Work required: From the records below, print exactly the lines starting at the one containing "Wednesday, August 5, 2026" and ending at the one containing "Fibromyalgia", ends included, and nothing else.

Source data:
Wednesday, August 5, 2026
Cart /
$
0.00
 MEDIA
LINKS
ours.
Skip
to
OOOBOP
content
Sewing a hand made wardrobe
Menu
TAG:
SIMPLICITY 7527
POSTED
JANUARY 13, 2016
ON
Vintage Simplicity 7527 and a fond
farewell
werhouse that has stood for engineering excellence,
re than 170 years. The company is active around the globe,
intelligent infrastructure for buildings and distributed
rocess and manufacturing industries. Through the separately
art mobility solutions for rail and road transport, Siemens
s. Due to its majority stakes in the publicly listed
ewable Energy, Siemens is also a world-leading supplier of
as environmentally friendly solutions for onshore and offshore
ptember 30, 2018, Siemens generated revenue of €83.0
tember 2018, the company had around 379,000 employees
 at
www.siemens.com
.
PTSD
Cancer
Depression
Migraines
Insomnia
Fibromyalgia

---

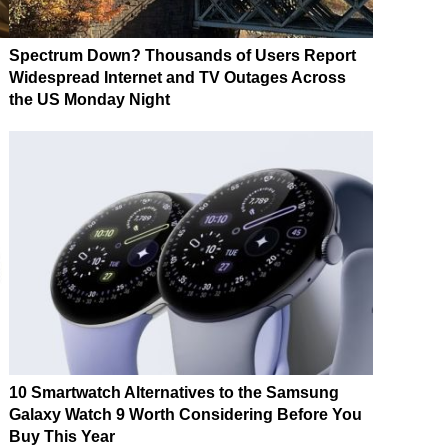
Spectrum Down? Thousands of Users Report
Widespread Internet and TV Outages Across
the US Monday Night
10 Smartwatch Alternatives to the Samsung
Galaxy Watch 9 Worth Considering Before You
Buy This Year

...

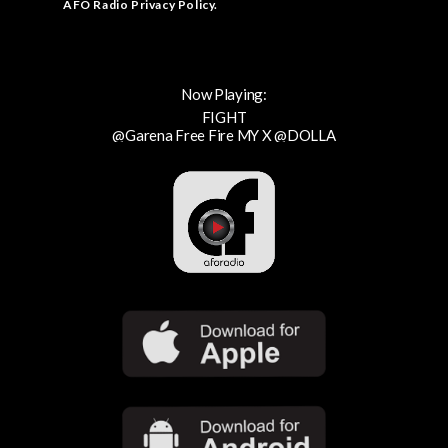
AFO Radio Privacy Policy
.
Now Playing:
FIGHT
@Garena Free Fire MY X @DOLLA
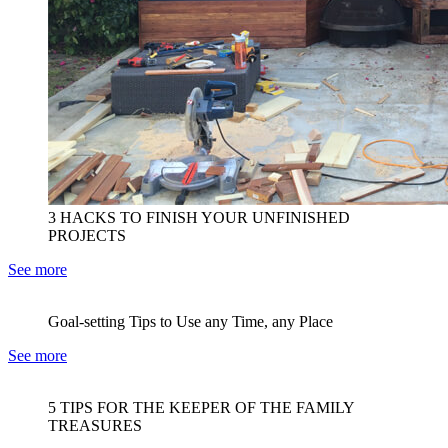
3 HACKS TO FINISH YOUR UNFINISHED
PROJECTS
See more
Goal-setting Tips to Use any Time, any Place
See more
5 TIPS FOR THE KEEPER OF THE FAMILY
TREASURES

Reply:
Wednesday, August 5, 2026
Cart /
$
0.00
 MEDIA
LINKS
ours.
Skip
to
OOOBOP
content
Sewing a hand made wardrobe
Menu
TAG:
SIMPLICITY 7527
POSTED
JANUARY 13, 2016
ON
Vintage Simplicity 7527 and a fond
farewell
werhouse that has stood for engineering excellence,
re than 170 years. The company is active around the globe,
intelligent infrastructure for buildings and distributed
rocess and manufacturing industries. Through the separately
art mobility solutions for rail and road transport, Siemens
s. Due to its majority stakes in the publicly listed
ewable Energy, Siemens is also a world-leading supplier of
as environmentally friendly solutions for onshore and offshore
ptember 30, 2018, Siemens generated revenue of €83.0
tember 2018, the company had around 379,000 employees
 at
www.siemens.com
.
PTSD
Cancer
Depression
Migraines
Insomnia
Fibromyalgia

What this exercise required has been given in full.